▸ Information shown
·····

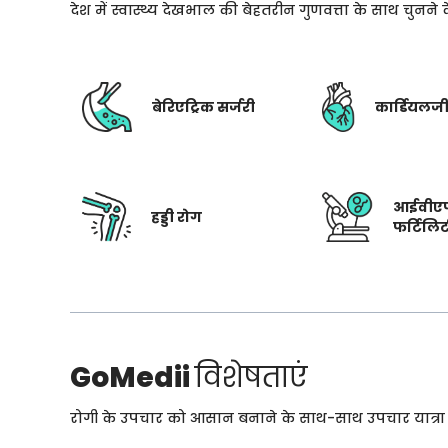
देश में स्वास्थ्य देखभाल की बेहतरीन गुणवत्ता के साथ चुनन
बेरिएट्रिक सर्जरी
कार्डियलज
आईवीए
हड्डी रोग
फर्टिलि
GoMedii
विशेषताएं
रोगी के उपचार को आसान बनाने के साथ-साथ उपचार यात्रा के 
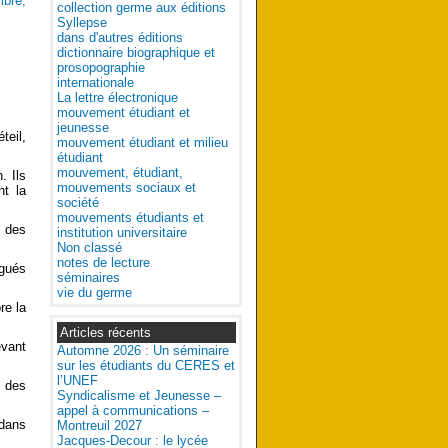
mbre,
collection germe aux éditions
Syllepse
dans d'autres éditions
dictionnaire biographique et
prosopographie
internationale
La lettre électronique
mouvement étudiant et
jeunesse
teil,
mouvement étudiant et milieu
étudiant
mouvement, étudiant,
. Ils
mouvements sociaux et
nt la
société
mouvements étudiants et
t des
institution universitaire
Non classé
notes de lecture
égués
séminaires
vie du germe
re la
Articles récents
vant
Automne 2026 : Un séminaire
sur les étudiants du CERES et
l’UNEF
t des
Syndicalisme et Jeunesse –
appel à communications –
 dans
Montreuil 2027
Jacques-Decour : le lycée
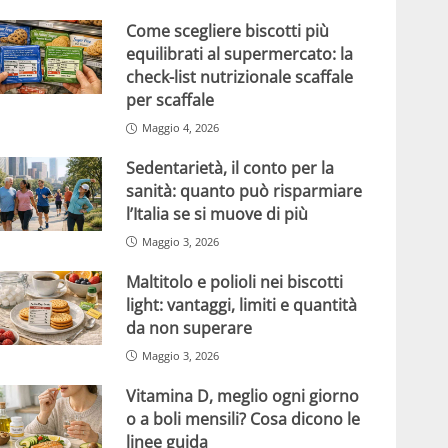
Come scegliere biscotti più
equilibrati al supermercato: la
check-list nutrizionale scaffale
per scaffale
Maggio 4, 2026
Sedentarietà, il conto per la
sanità: quanto può risparmiare
l’Italia se si muove di più
Maggio 3, 2026
Maltitolo e polioli nei biscotti
light: vantaggi, limiti e quantità
da non superare
Maggio 3, 2026
Vitamina D, meglio ogni giorno
o a boli mensili? Cosa dicono le
linee guida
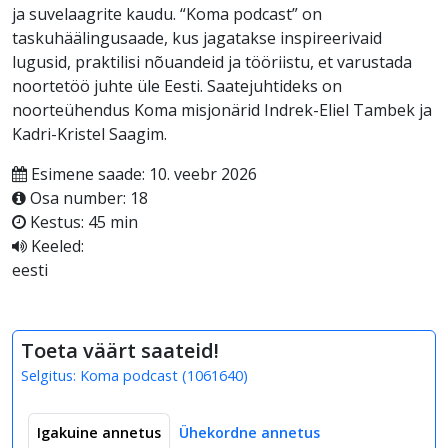
ja suvelaagrite kaudu. “Koma podcast” on
taskuhäälingusaade, kus jagatakse inspireerivaid
lugusid, praktilisi nõuandeid ja tööriistu, et varustada
noortetöö juhte üle Eesti. Saatejuhtideks on
noorteühendus Koma misjonärid Indrek-Eliel Tambek ja
Kadri-Kristel Saagim.
Esimene saade: 10. veebr 2026
Osa number: 18
Kestus: 45 min
Keeled:
eesti
Toeta väärt saateid!
Selgitus:
Koma podcast
(
1061640
)
Igakuine annetus
Ühekordne annetus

·····

▸ What is required
Print everything from the line with "Articles récents" down to the line with "Maggio 4, 2026" in the entries above, both lines included and nothing more, without the pictures.

▸ Answer space
Articles récents
vant
Automne 2026 : Un séminaire
sur les étudiants du CERES et
l’UNEF
t des
Syndicalisme et Jeunesse –
appel à communications –
 dans
Montreuil 2027
Jacques-Decour : le lycée
Come scegliere biscotti più
equilibrati al supermercato: la
check-list nutrizionale scaffale
per scaffale
Maggio 4, 2026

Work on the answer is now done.